Carnival music played in the background of Robert Lange Studios while the salty smell of popcorn wafted through the gallery on Friday night. Art lovers stood elbow to elbow, sipping pink cocktails from striped straws and wandering among the funhouse images. Wearing red high heels and a winning smile, L.A.-based artist Amy Lind was the ringmaster of her Circus of Wonders. Her large-scale, boldly colored paintings evoke a feeling of childlike curiosity and nostalgia. Who hasn’t gone to the circus and wondered about the people behind the costumes, the emotions behind the painted smiles? What happens when the curtain goes down?

Lind encourages this curiosity using a variety of points of view in her latest collection. Leaning over the shoulders of a young family in “Under the Big Top,” we see what they see: the simple joy of a performance. The mother wears a hat and elbow-length gloves, while her children lean in toward one another in their own Sunday best — a cap and vest for the boy and a fluffy dress for the girl. In “Shine,” viewers get a glimpse of a dancer alone on a swing, looking back as if we’ve caught her unawares. The vibe is paparazzi-ish. It’s like we pulled the curtain on the Wizard of Oz.

Gallery owners Robert and Megan Lange discovered Lind when she was preparing to graduate from SCAD in 2006. She now lives in L.A. with her husband and returns to Charleston every year for a solo show. 2010 has been a bang-up year for Lind, who’s recently gained recognition as an emerging portrait artist. One of her portraits was featured on the cover of Art Calendar magazine, and earlier this fall, Lind was elected into the National and Western Regional Oil Painters of America. “Hello Up There,” a painting from the Circus of Wonders, was featured on the cover of American Art Collector magazine. In it, a small girl clutches balloons and reaches up to a man on stilts. The balloons in particular reveal her technical mastery of realism.

Lind loves painting figures and says she feels like she has reached the next level with this show. “There are more complex compositions, more emotion, and a variety of lighting in these paintings,” she says, comparing the show to previous works. Her evolution represents an attempt to loosen up her previous style, which was often described as photorealism. In the Circus of Wonders, she has created hard and soft edges that allow the eye to focus like a spotlight on the performers. Using her L.A. connections, she cast actors and models, scouted locations, and used vintage props and costumes to recreate the vision in her head.

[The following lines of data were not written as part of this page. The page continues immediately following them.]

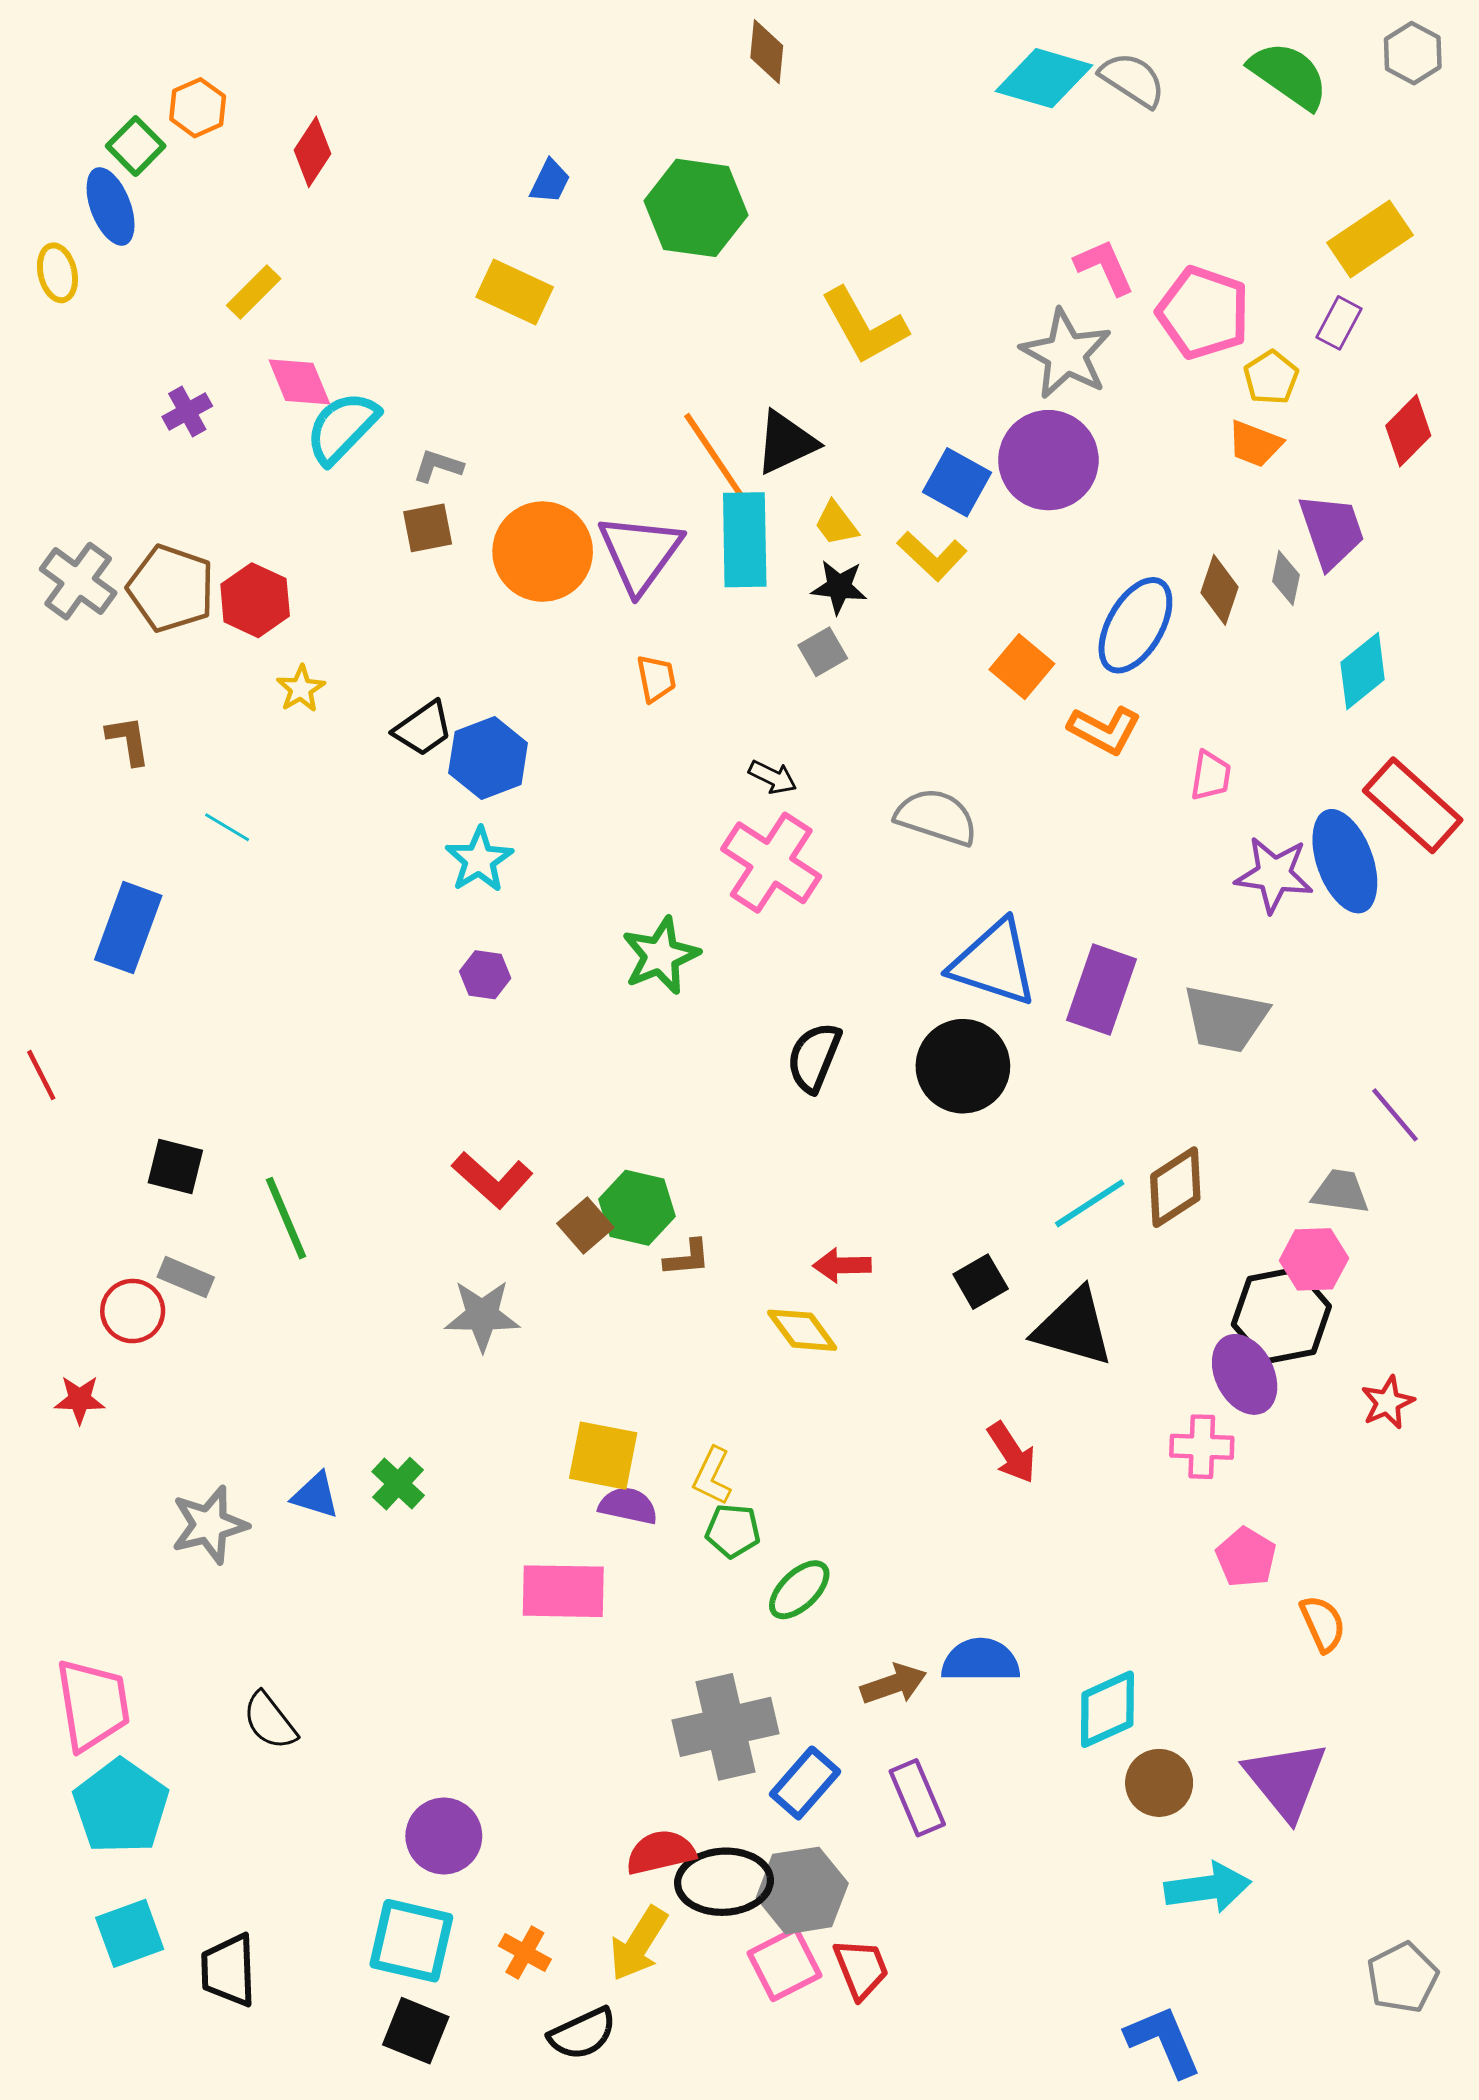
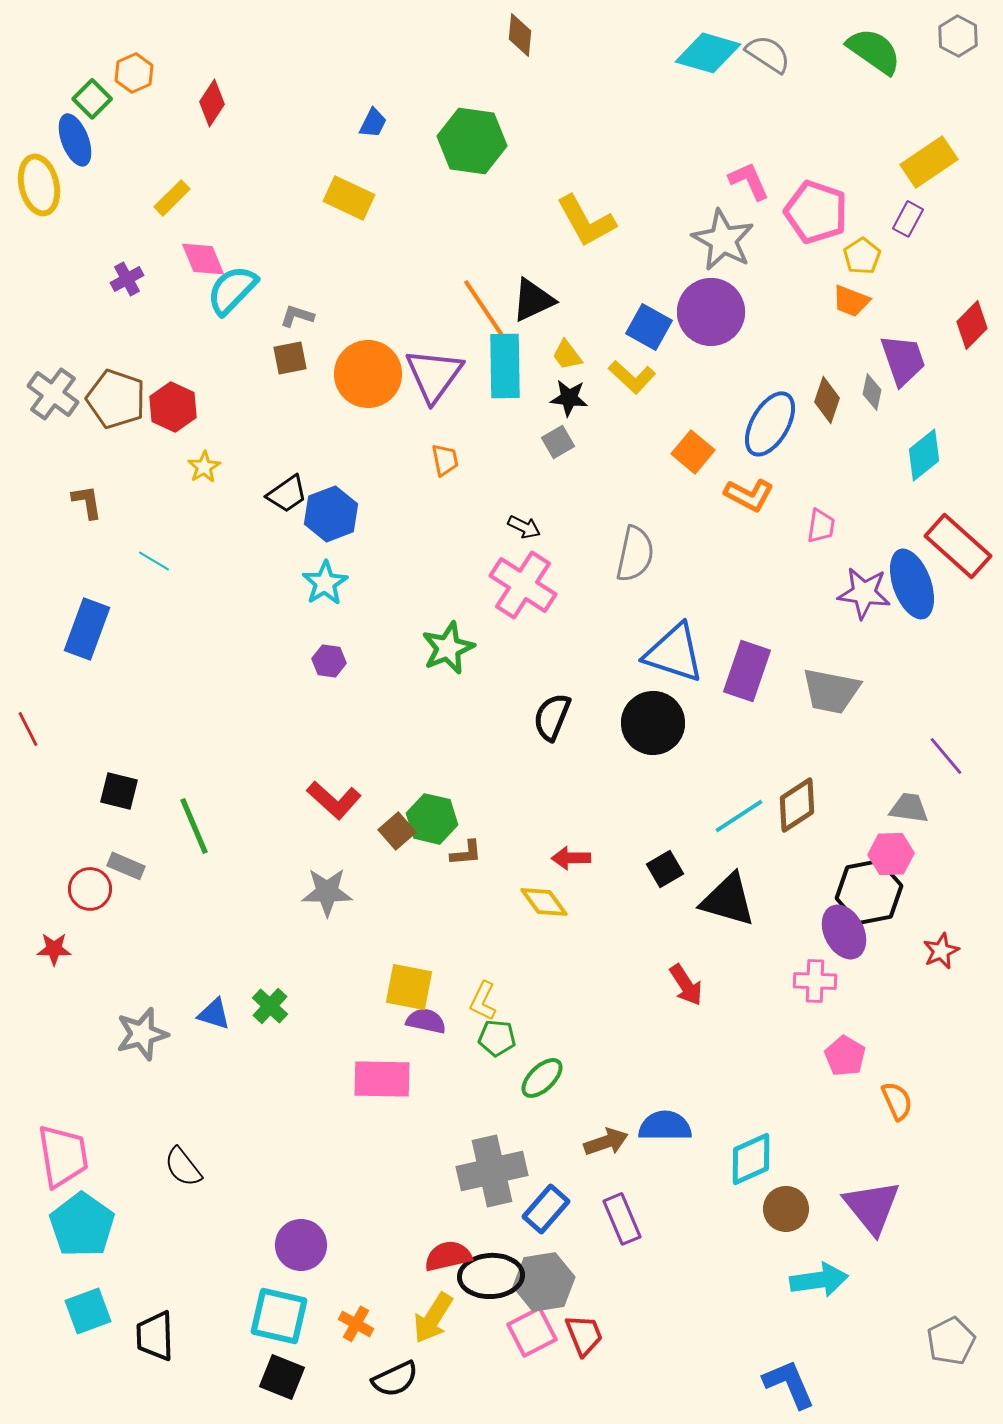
yellow ellipse: (57, 273) -> (39, 185), size x1.5
red diamond: (1408, 431) -> (972, 325), moved
gray semicircle: (936, 817) -> (635, 554), turned 84

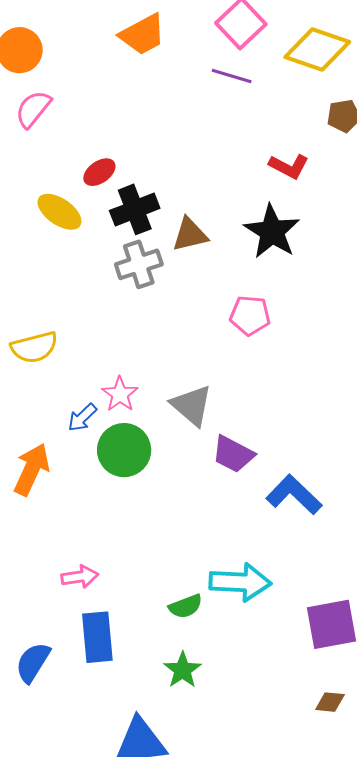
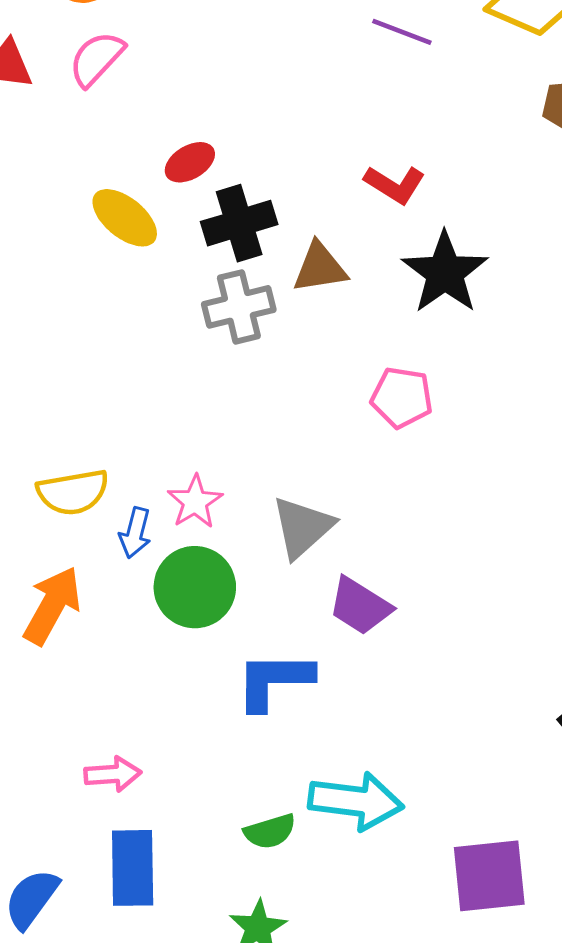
red L-shape: (289, 166) -> (395, 184), moved
yellow semicircle: (34, 347) -> (73, 492), moved
gray triangle: (192, 405) -> (302, 527), turned 33
blue arrow: (82, 417) -> (135, 533), turned -36
blue L-shape: (294, 495) -> (274, 680), moved, turned -48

The clown in “A Star in Stripes” stares directly at the viewer with a sad, resigned expression, and in “Prelude,” a clown in a black-and-white costume blows his horn behind a curtain. The stripes and polka dots of his costume against the blood red curtain create a sense of depth, harkening back to the photorealism of Lind’s earlier works. These images are some of the stronger of the collection, although she could have gone further in these behind-the-scenes images, giving her characters more emotional depth. We are tempted to know more about the subjects, but our curiosity is not ultimately satisfied. There is a one-dimensionality, a flatness in her female characters whose job is to look beautiful; they don’t inspire much more than that. Perhaps the use of actors and props limited the possibility of complex expressions.

Even so, the collection is fun, engaging, and colorful, allowing the viewer to feel like a child. It is sweet and light like a cone of cotton candy. And, like the circus, Lind’s work offers viewers the chance to escape the drudgery of everyday life.